DataGen SQL Connector #
Scan Source: Bounded Scan Source: UnBounded
The DataGen connector allows for creating tables based on in-memory data generation. This is useful when developing queries locally without access to external systems such as Kafka. Tables can include Computed Column syntax which allows for flexible record generation.
The DataGen connector is built-in, no additional dependencies are required.
Usage #
By default, a DataGen table will create an unbounded number of rows with a random value for each column. For variable sized types, char/varchar/binary/varbinary/string/array/map/multiset, the length can be specified.

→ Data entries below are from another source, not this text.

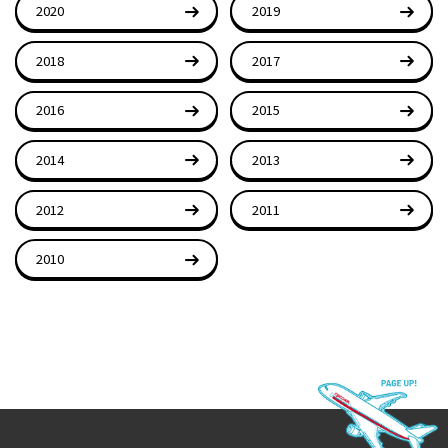
2020
2019
2018
2017
2016
2015
2014
2013
2012
2011
2010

Additionally, a total number of rows can be specified, resulting in a bounded table.
There also exists a sequence generator, where users specify a sequence of start and end values. If any column in a table is a sequence type, the table will be bounded and end with the first sequence completes.

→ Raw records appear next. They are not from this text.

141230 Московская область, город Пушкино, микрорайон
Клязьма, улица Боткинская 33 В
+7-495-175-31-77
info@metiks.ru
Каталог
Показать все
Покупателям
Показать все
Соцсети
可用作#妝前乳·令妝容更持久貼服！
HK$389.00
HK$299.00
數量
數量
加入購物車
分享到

Time types are always the local machines current system time.
CREATE TABLE Orders (
order_number BIGINT,
price DECIMAL(32,2),
buyer ROW<first_name STRING, last_name STRING>,
order_time TIMESTAMP(3)
) WITH (
'connector' = 'datagen'
)
Often, the data generator connector is used in conjunction with the LIKE
clause to mock out physical tables.
CREATE TABLE Orders (
order_number BIGINT,
price DECIMAL(32,2),
buyer ROW<first_name STRING, last_name STRING>,
order_time TIMESTAMP(3)
) WITH (...)
-- create a bounded mock table
CREATE TEMPORARY TABLE GenOrders
WITH (
'connector' = 'datagen',
'number-of-rows' = '10'
)
LIKE Orders (EXCLUDING ALL)
Types #
Type | Supported Generators | Notes |
---|---|---|
BOOLEAN | random | |
CHAR | random / sequence | |
VARCHAR | random / sequence | |
BINARY | random / sequence | |
VARBINARY | random / sequence | |
STRING | random / sequence | |
DECIMAL | random / sequence | |
TINYINT | random / sequence | |
SMALLINT | random / sequence | |
INT | random / sequence | |
BIGINT | random / sequence | |
FLOAT | random / sequence | |
DOUBLE | random / sequence | |
DATE | random | Always resolves to the current date of the local machine. |
TIME | random | Always resolves to the current time of the local machine. |
TIMESTAMP | random | Resolves a past timestamp relative to the current timestamp of the local machine. The max past can be specified by the 'max-past' option. |
TIMESTAMP_LTZ | random | Resolves a past timestamp relative to the current timestamp of the local machine. The max past can be specified by the 'max-past' option. |
INTERVAL YEAR TO MONTH | random | |
INTERVAL DAY TO MONTH | random | |
ROW | random | Generates a row with random subfields. |
ARRAY | random | Generates an array with random entries. |
MAP | random | Generates a map with random entries. |
MULTISET | random | Generates a multiset with random entries. |
Connector Options #
Option | Required | Default | Type | Description |
---|---|---|---|---|
connector |
required | (none) | String | Specify what connector to use, here should be 'datagen'. |
rows-per-second |
optional | 10000 | Long | Rows per second to control the emit rate. |
number-of-rows |
optional | (none) | Long | The total number of rows to emit. By default, the table is unbounded. |
fields.#.kind |
optional | random | String | Generator of this '#' field. Can be 'sequence' or 'random'. |
fields.#.min |
optional | (Minimum value of type) | (Type of field) | Minimum value of random generator, work for numeric types. |
fields.#.max |
optional | (Maximum value of type) | (Type of field) | Maximum value of random generator, work for numeric types. |
fields.#.max-past |
optional | 0 | Duration | Maximum past of timestamp random generator, only works for timestamp types. |
fields.#.length |
optional | 100 | Integer | Size or length of the collection for generating char/varchar/binary/varbinary/string/array/map/multiset types. |
fields.#.start |
optional | (none) | (Type of field) | Start value of sequence generator. |
fields.#.end |
optional | (none) | (Type of field) | End value of sequence generator. |
fields.#.null-rate |
optional | (none) | (Type of field) | The proportion of null values. |